Il linguaggio di Ieri, come quello della Trilogia della città di K, è scarno e secco come la morte stessa. Forse è quanto di più vicino alla cancellazione del linguaggio stesso inteso come possibilità espressiva o comunicativa e alla sua riduzione a inventario e cronaca della catastrofe, cioè dell’ineluttabilità dell’annullamento di personaggi e parole nel nulla della morte.

L’esule Tobias, protagonista di Ieri, emigra in Svizzera per cercare una vita migliore, che valga la pena di essere vissuta, lontano dalla devastazione della guerra. Invece trova lo stesso nulla che lo schiacciava in patria.

Incontra Line, la sorellastra che non sa di esserlo e lo ricorda solo come compagno di scuola, anche lei emigrata, sebbene temporaneamente, al seguito del marito ricercatore, e con figlio a carico.

La vicinanza di Line rende sensata la vita del protagonista, che sente il ruolo di fratello maggiore protettivo e promette di difendere la donna, di tenerla lontana dal dolore e dalle ferite. Per questo accoltella il marito di lei, che vuole riportarla in patria, lontano da lui, ora che il suo contratto di lavoro all’estero è terminato.
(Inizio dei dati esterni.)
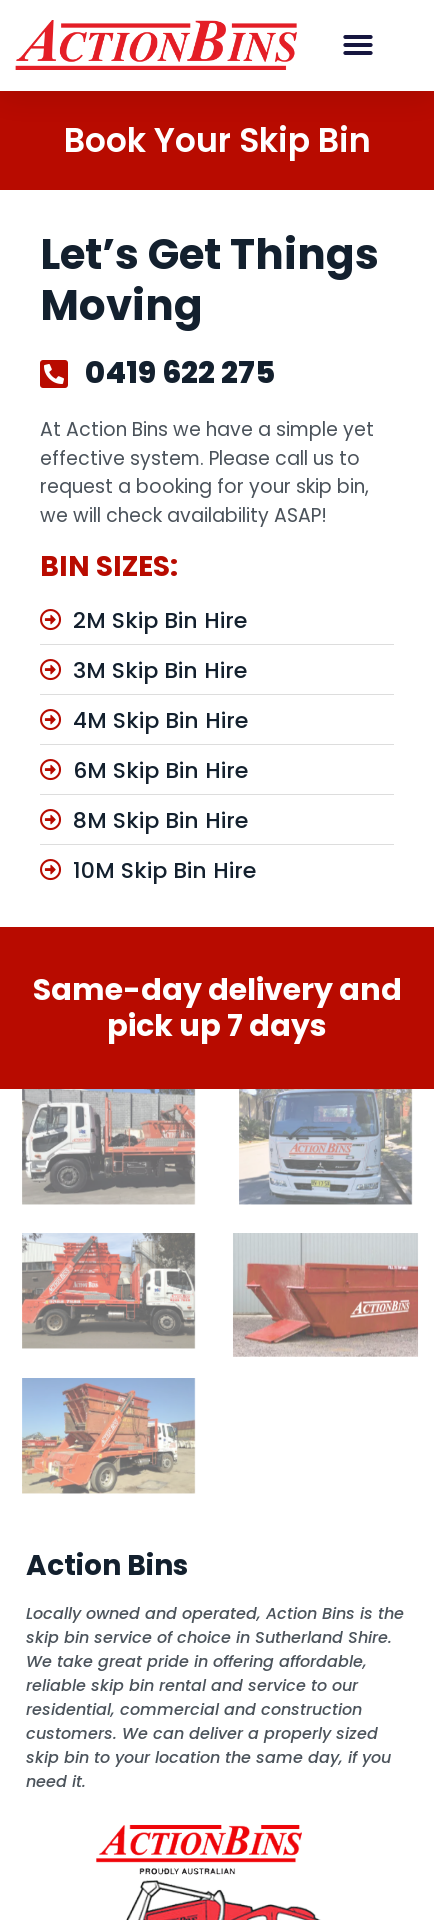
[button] (358, 45)
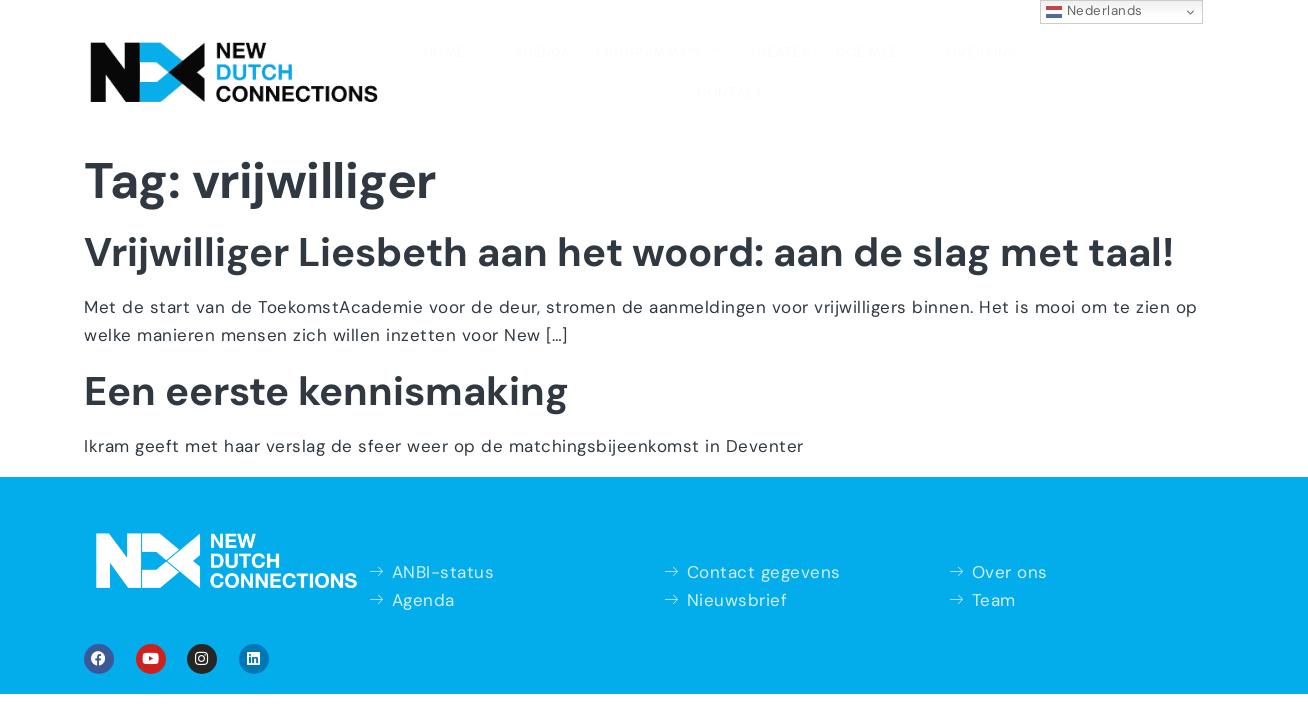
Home (367, 48)
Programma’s (566, 48)
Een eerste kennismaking (326, 349)
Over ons (891, 48)
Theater (684, 50)
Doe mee (779, 48)
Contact (996, 50)
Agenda (451, 50)
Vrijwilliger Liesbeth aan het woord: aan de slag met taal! (629, 210)
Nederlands (1094, 11)
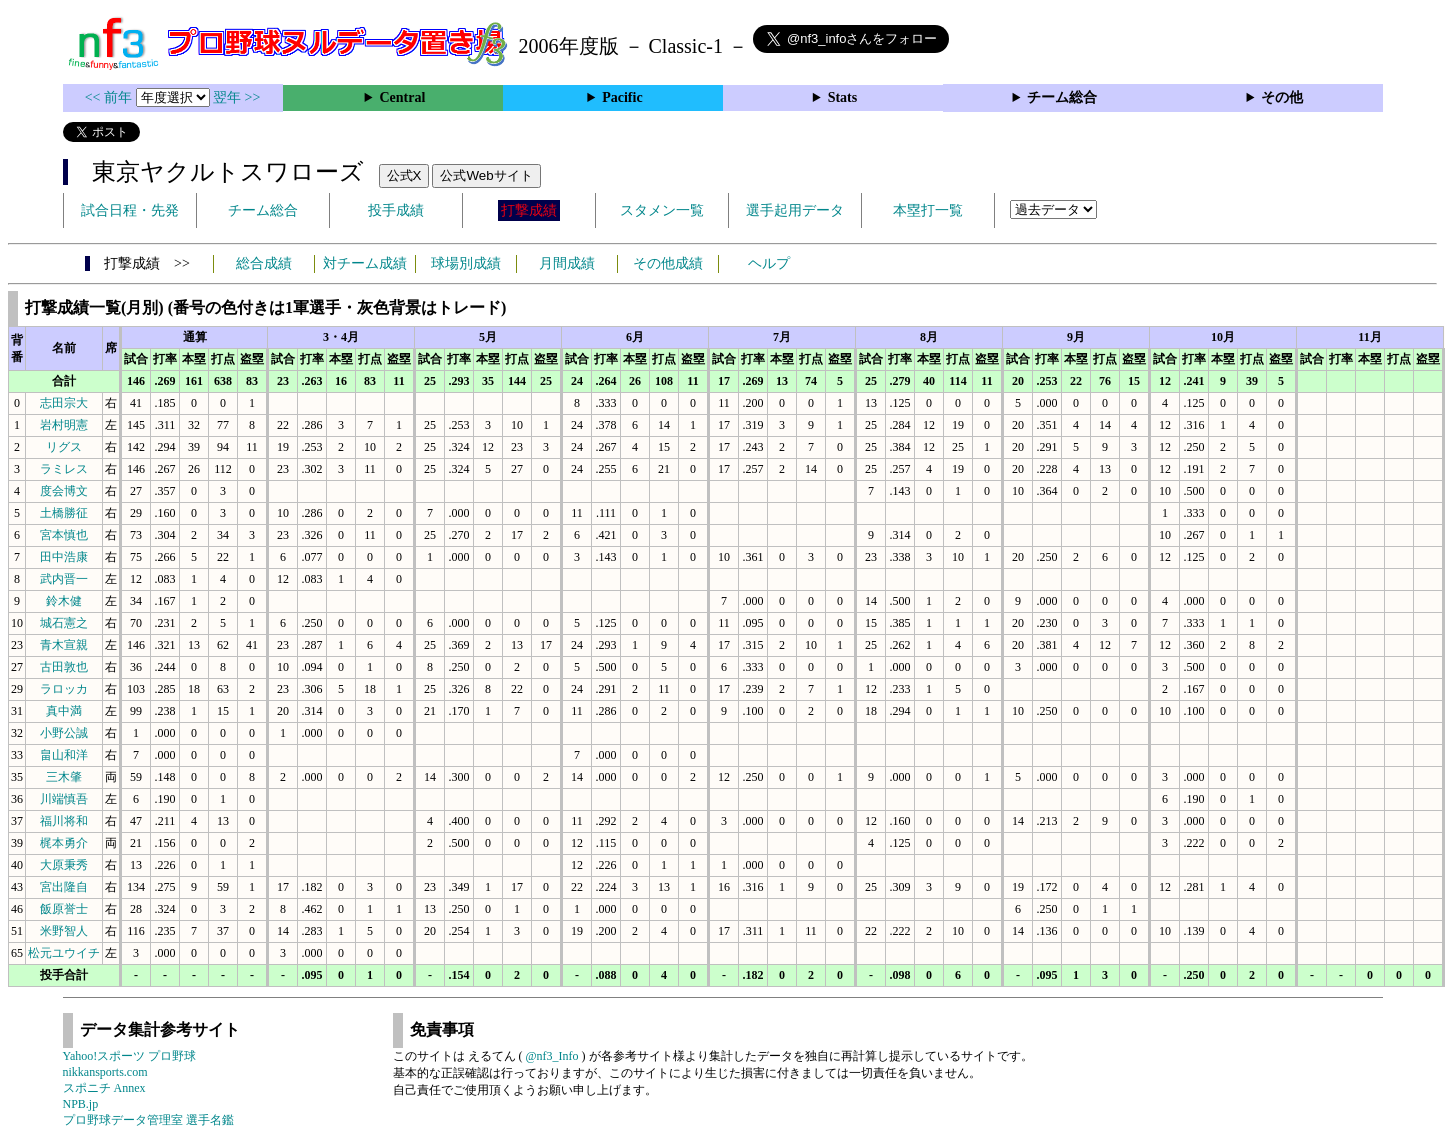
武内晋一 (64, 579)
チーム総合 (1062, 97)
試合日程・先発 (130, 210)
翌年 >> (236, 97)
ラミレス (64, 469)
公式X (404, 175)
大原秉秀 (64, 865)
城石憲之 (64, 623)
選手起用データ (795, 210)
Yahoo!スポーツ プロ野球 (130, 1056)
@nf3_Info (552, 1056)
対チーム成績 (365, 263)
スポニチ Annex (104, 1088)
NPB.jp (81, 1104)
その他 (1282, 97)
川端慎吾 (64, 799)
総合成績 (264, 263)
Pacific (622, 97)
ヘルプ (769, 263)
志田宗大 (64, 403)
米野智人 (64, 931)
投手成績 (396, 210)
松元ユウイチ (64, 953)
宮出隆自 (64, 887)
Tenta di ucciderlo ma le ferite non sono letali. La sorella-amante tornerà in patria abbandonando il fratellastro e scegliendo la sicurezza e la stabilità che il marito le garantisce.
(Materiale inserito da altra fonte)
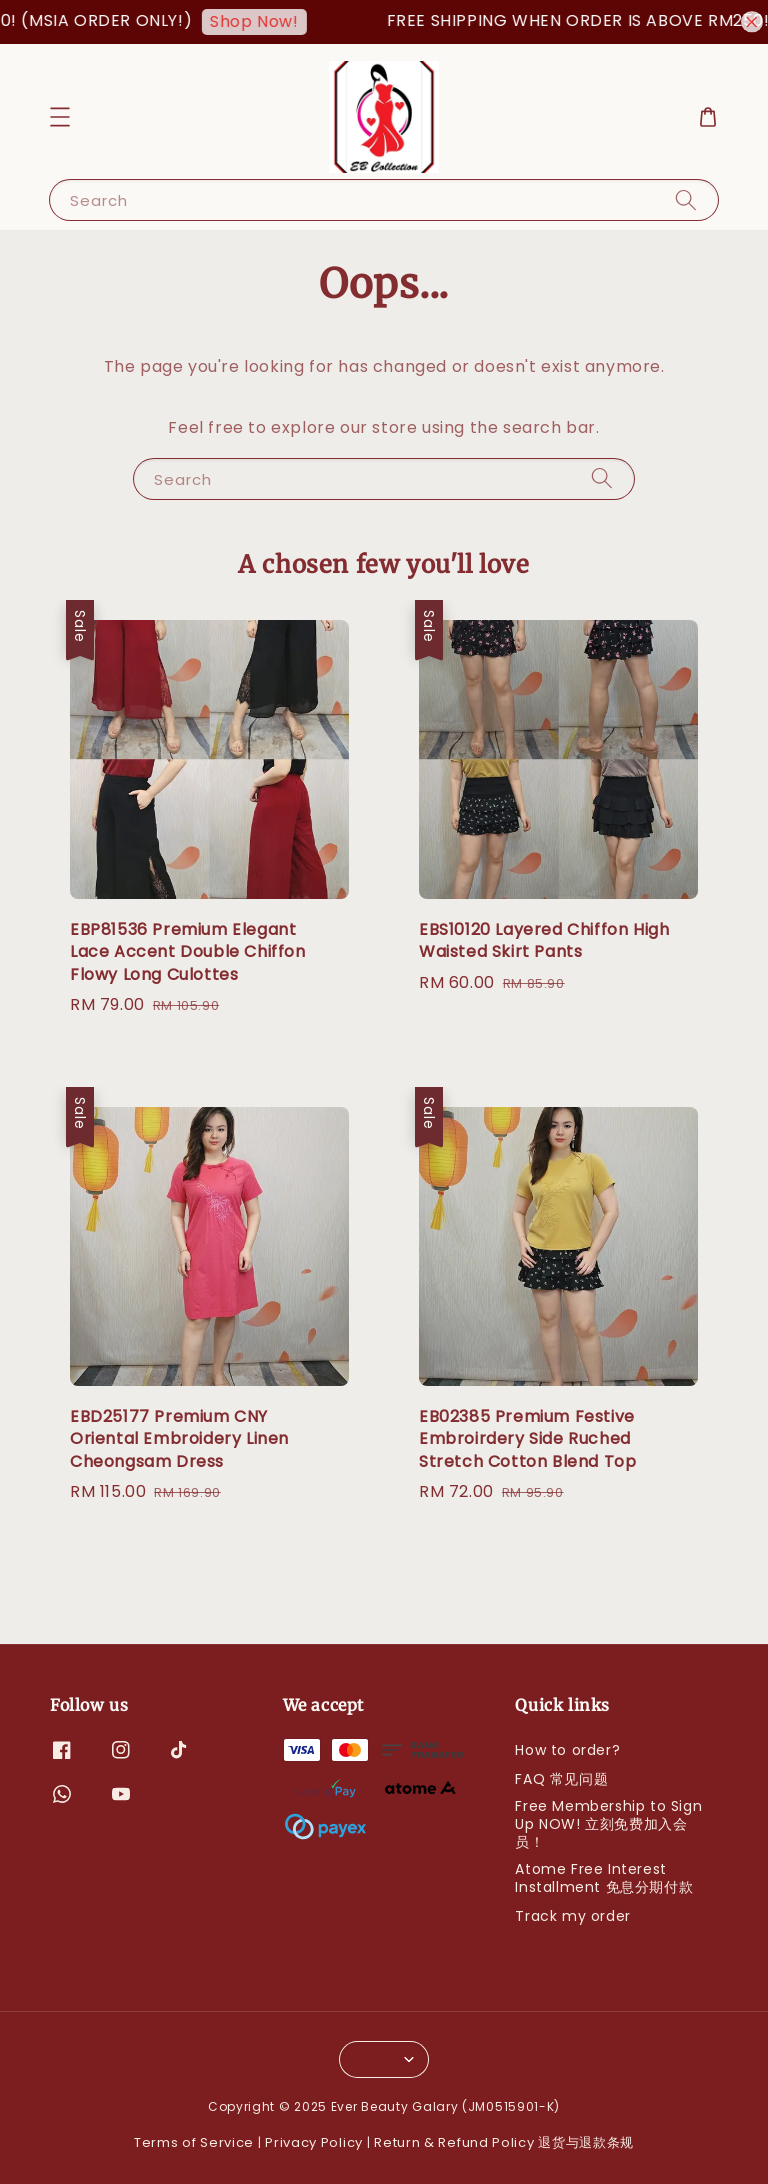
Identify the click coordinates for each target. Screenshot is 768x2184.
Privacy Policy (314, 2142)
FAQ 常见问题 (561, 1779)
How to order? (567, 1750)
Ciò che apre e chiude il romanzo è il vuoto della solitudine dell’emigrante, perso e bloccato in un paese sconosciuto e se non ostile certo indifferente, in cui l’unica attività sensata è la scrittura che il protagonista pratica ogni giorno al ritorno dal lavoro.
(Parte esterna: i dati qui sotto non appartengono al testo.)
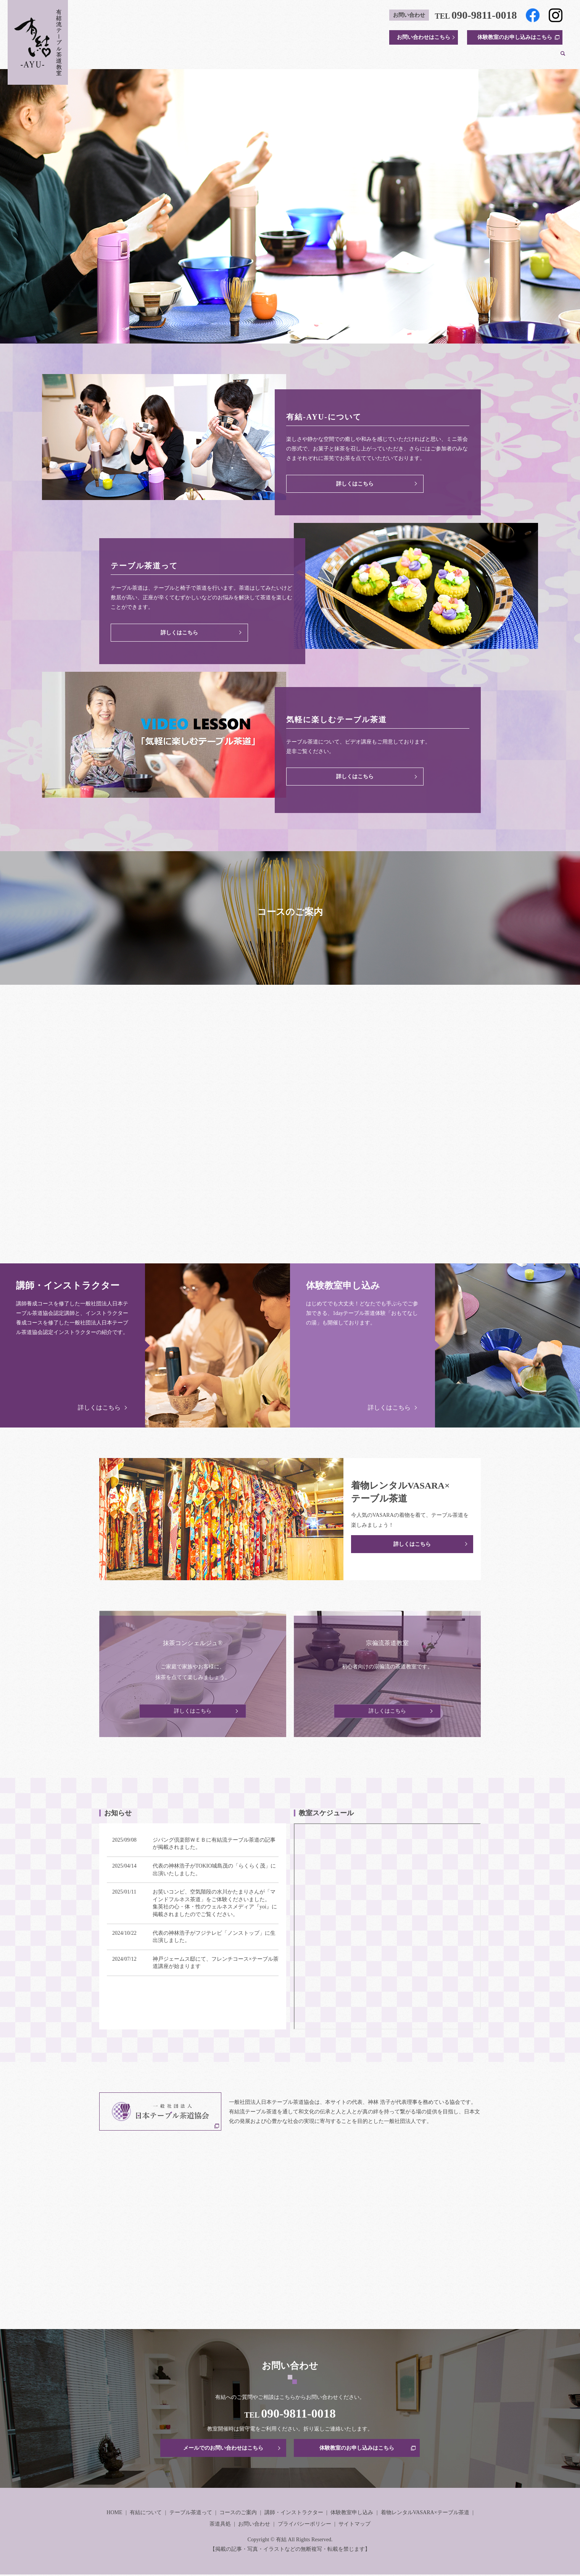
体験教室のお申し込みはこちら (514, 37)
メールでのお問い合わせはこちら (223, 2448)
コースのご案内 (309, 57)
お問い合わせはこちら (423, 37)
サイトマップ (354, 2525)
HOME (182, 57)
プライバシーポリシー (304, 2525)
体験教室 (414, 57)
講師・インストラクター (366, 57)
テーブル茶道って (261, 57)
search (563, 57)
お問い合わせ (254, 2525)
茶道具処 (542, 57)
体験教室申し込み (351, 2514)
E ciò che scrive il personaggio Tobias è il romanzo stesso, fuga dal nulla che dà luogo a pagine in cui il soffocamento graduale della morte lenta è presente e dominante.

Il lessico, la sintassi, l’argomento, il tono, l’intenzione, tutto converge in un unico dato che inghiotte ogni dettaglio della scrittura di Ieri, quello dell’annientamento, dell’azzeramento delle possibilità di conoscenza umana e di condivisione.

Pur senza raccontare la morte fisica di nessuno dei suoi personaggi, l’autrice racconta una morte più comprensiva e generale, che è la morte del racconto e della narratività e quindi l’avvento di un modo di scrivere totalmente alieno alla vita e al dato esistenziale, ineluttabilmente aderente al nero dell’assenza e della privazione.

La scrittura della Kristof nasce dal nulla, dall’annullamento dello scrittore come persona, dalla sua scomparsa. Da questa negazione della soggettività e dell’individualità emerge un raccontare che riproduce eventi, serie di atti e parole, e niente al di fuori di questi.

A prima vista, quindi, sembrerebbe possibile accostare stilisticamente Agota Kristof alla crime fiction americana più recente, quella di James Ellroy per esempio, che racconta la propria storia con un linguaggio spoglio e secco come una fucilata. Ma a ben vedere un tale accostamento sarebbe del tutto inappropriato, perché la somiglianza è puramente formale.

Il raccontare della Kristof nasce dalla negazione dell’autorialità, di quella che Michel Foucault chiamava la “funzione dell’autore”, e quindi non è in nessun modo – né vuole essere – espressione di una soggettività, di una originalità individuale, come invece avviene con Ellroy.

Il “pragmatismo” tipico del noir comanda la verosimiglianza del narrato e ha come finalità la creazione di un universo narrativo che innanzitutto assomigli alla realtà (e nei casi peggiori, la copi).

Da questo assunto viene l’adesione ai fatti tipica della crime fiction americana.

Diverso è invece il caso della scrittrice ungherese. La concretezza del linguaggio della Kristof porta alla realizzazione che ciò che manca, cioè tutto quello che non è fattuale e che rimane quindi fuori dal racconto, è ciò che solo potrebbe rendere l’universo romanzesco sensato e razionale.

L’assenza di determinazioni ulteriori che trascendano i dati della cronaca produce un vuoto di senso e la chiara percezione, da parte del lettore, che ciò che viene raccontato è l’involucro morto di una vita che non può farsi parola.

È questa intimità e continguità con la morte e il nulla che accomuna i romanzi di Agota Kristof e il nostro Genere, così come si va delineando negli articoli di questa rubrica.